Last day of month in a WHERE clause

  • Ah yes - good spot! It still gives totally different results from the other queries, though - possibly because of those pesky time portions that you mentioned.

    John

  • twin.devil (8/12/2016)


    There are few issues regarding this solution:

    1. This logic will not work if MyDate column have TIME data in it, So MyDate should be cast as date.

    I agree it should be cast as date, if times are included. However, some datetime columns are legacies in tables created before there was such a character type as DATE. This is why I asked the question.

    2. You need to have distinct value in Eom to avoid getting the same result.

    I disagree. Since Tally generates a set of unique values for N, the EOM values will also be unique. No SELECT DISTINCT is required.

    3. Its would be ending up like a Sub Query written Select statement ( Old School Style).

    Yes. And? The point is that generating the list of end-of-month dates is dirt cheap, and using it to drive the subqueries cuts out all the unnecessary reads. Divide and conquer is a proven design strategy.

    Lastly, the query that I posted works correctly for the column names as described by the op. Perhaps a view could be created over the test table to conform to those original names? Then no tweaking would be necessary. Also, it's convenient to implement the tally table as a view, so you don't have to retype the ctes over and over. Mine uses Itzik Ben-Gaan's exponentiation method.

    CREATE VIEW [dbo].[Tally]

    AS

    WITH -- Itzik Ben-Gaan's virtual tally runs fastest and I don't know why.

    L0 AS (SELECT convert(int, 1) AS C UNION ALL SELECT convert(int,1)),--2 rows

    L1 AS (SELECT 1 AS C FROM L0 AS A, L0 AS B),--4 rows

    L2 AS (SELECT 1 AS C FROM L1 AS A, L1 AS B),--16 rows

    L3 AS (SELECT 1 AS C FROM L2 AS A, L2 AS B),--256 rowshttp://www.sqlservercentral.com/Forums/Skins/Classic/Images/RichTextBoxTable/tbl_bottomleft.gif

    L4 AS (SELECT 1 AS C FROM L3 AS A, L3 AS B),--65536 rows

    L5 AS (SELECT 1 AS C FROM L4 AS A, L4 AS B)

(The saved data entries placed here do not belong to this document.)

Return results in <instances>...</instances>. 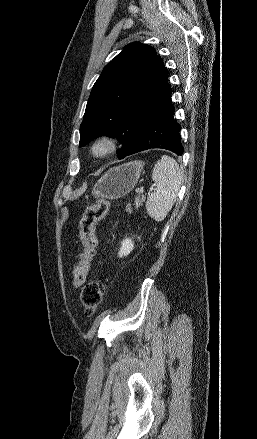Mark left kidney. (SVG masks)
<instances>
[{
  "instance_id": "1",
  "label": "left kidney",
  "mask_w": 257,
  "mask_h": 439,
  "mask_svg": "<svg viewBox=\"0 0 257 439\" xmlns=\"http://www.w3.org/2000/svg\"><path fill=\"white\" fill-rule=\"evenodd\" d=\"M133 248H134L133 241L130 238H125V240L121 242V247L118 252V256L122 258L123 256L129 255L130 252L133 250Z\"/></svg>"
}]
</instances>
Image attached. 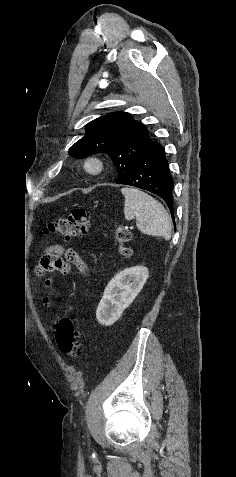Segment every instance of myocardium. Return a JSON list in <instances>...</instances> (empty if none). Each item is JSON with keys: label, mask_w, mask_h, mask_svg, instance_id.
<instances>
[{"label": "myocardium", "mask_w": 236, "mask_h": 477, "mask_svg": "<svg viewBox=\"0 0 236 477\" xmlns=\"http://www.w3.org/2000/svg\"><path fill=\"white\" fill-rule=\"evenodd\" d=\"M83 169L89 175H98L104 169V164L99 158L89 156L83 161Z\"/></svg>", "instance_id": "obj_1"}]
</instances>
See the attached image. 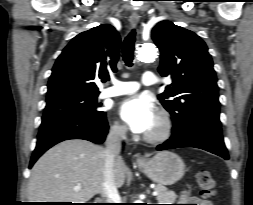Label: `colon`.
I'll return each mask as SVG.
<instances>
[{
  "label": "colon",
  "instance_id": "obj_1",
  "mask_svg": "<svg viewBox=\"0 0 253 205\" xmlns=\"http://www.w3.org/2000/svg\"><path fill=\"white\" fill-rule=\"evenodd\" d=\"M197 183L203 197L209 198L215 194V180L208 170L198 172Z\"/></svg>",
  "mask_w": 253,
  "mask_h": 205
}]
</instances>
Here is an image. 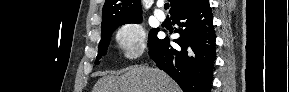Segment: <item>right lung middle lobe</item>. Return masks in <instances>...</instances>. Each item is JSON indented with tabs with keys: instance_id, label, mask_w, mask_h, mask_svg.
<instances>
[{
	"instance_id": "dd1d6c3e",
	"label": "right lung middle lobe",
	"mask_w": 289,
	"mask_h": 92,
	"mask_svg": "<svg viewBox=\"0 0 289 92\" xmlns=\"http://www.w3.org/2000/svg\"><path fill=\"white\" fill-rule=\"evenodd\" d=\"M141 22V19H138V20H133V21H128V22H122V23H116V24H113V25H110L108 27H106L105 29L101 30L102 32V39L99 43V48H98V55H97V58H96V61L95 63L96 64H99V59L106 54L107 52V48H108V45H109V42H110V36H111V33L113 32V30L115 28H117L118 26L120 25H124L126 23H140ZM157 32H158V29H152L149 33V38H148V46L151 45L152 41L157 37Z\"/></svg>"
}]
</instances>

    SELECT convert(int,ROW_NUMBER() OVER(ORDER BY (SELECT NULL))) as N from L5

    __________________________________________________

    Against stupidity the gods themselves contend in vain. -- Friedrich Schiller
    Stop, children, what's that sound? Everybody look what's going down. -- Stephen Stills

  • After thinking about times being included, we don't need to waste cycles converting Check_Date from datetime to date. We just need to go a little bit more old school in the subquery. Also EOMONTH() has a lovely little second parameter that makes the cte cleaner, and possibly quicker by a few milliseconds.

    Reworked to use EOMONTH parm2 and handle possibility of times being included.

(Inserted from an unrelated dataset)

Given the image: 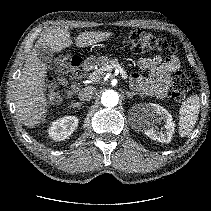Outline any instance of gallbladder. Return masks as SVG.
<instances>
[{"instance_id": "bac80fb5", "label": "gallbladder", "mask_w": 211, "mask_h": 211, "mask_svg": "<svg viewBox=\"0 0 211 211\" xmlns=\"http://www.w3.org/2000/svg\"><path fill=\"white\" fill-rule=\"evenodd\" d=\"M39 60L44 64H50L53 61V52L47 46H39L36 48Z\"/></svg>"}]
</instances>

    ;with Eomonths (Eom) as (select top(500) EoMonth('1/1/2016',(N-1)) as Eom from tally)

    select Eom as Check_date, Total

    from Eomonths

    cross apply (select sum(1) as Total from a_dates where check_date >= eom and check_date < dateadd(day,1,eom)) ca

    Once it is working correctly in the test harness, could you include it in the performance comparisons please?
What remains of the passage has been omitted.